> DESCRIPTION OF THE TASK: What are the lines from the one containing "Contact (1106, 46)" through the end of the listing below? Return them exactly, and only them.

> INFORMATION SHOWN:
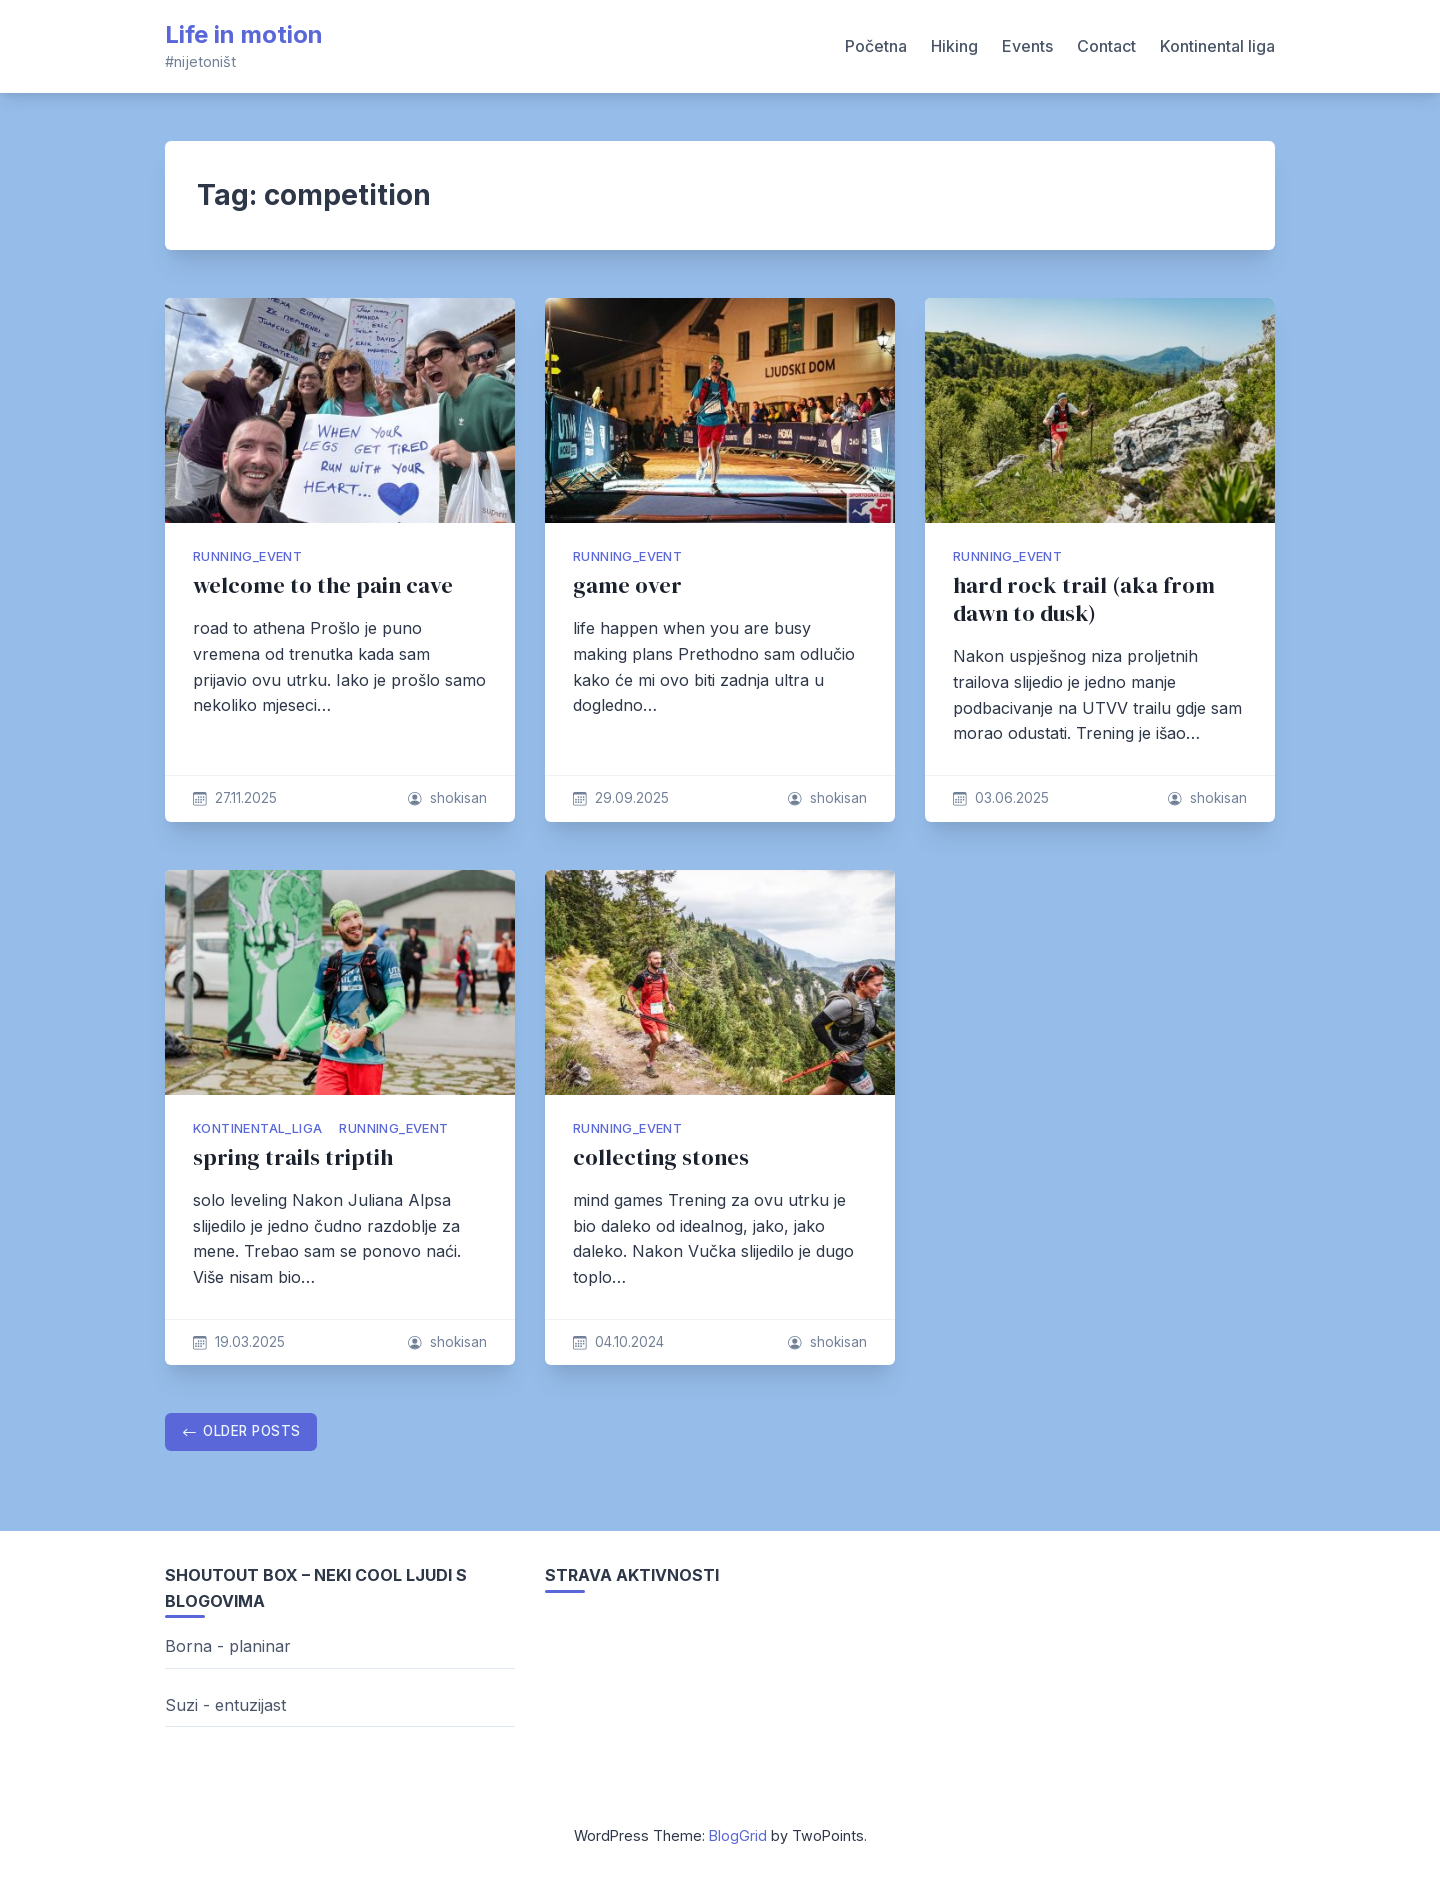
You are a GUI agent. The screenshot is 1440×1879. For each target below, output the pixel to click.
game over (627, 585)
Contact (1106, 46)
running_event (247, 556)
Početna (876, 46)
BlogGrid (738, 1835)
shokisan (458, 798)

> SOLUTION TO THIS PROBLEM:
Contact (1106, 46)
running_event (247, 556)
Početna (876, 46)
BlogGrid (738, 1835)
shokisan (458, 798)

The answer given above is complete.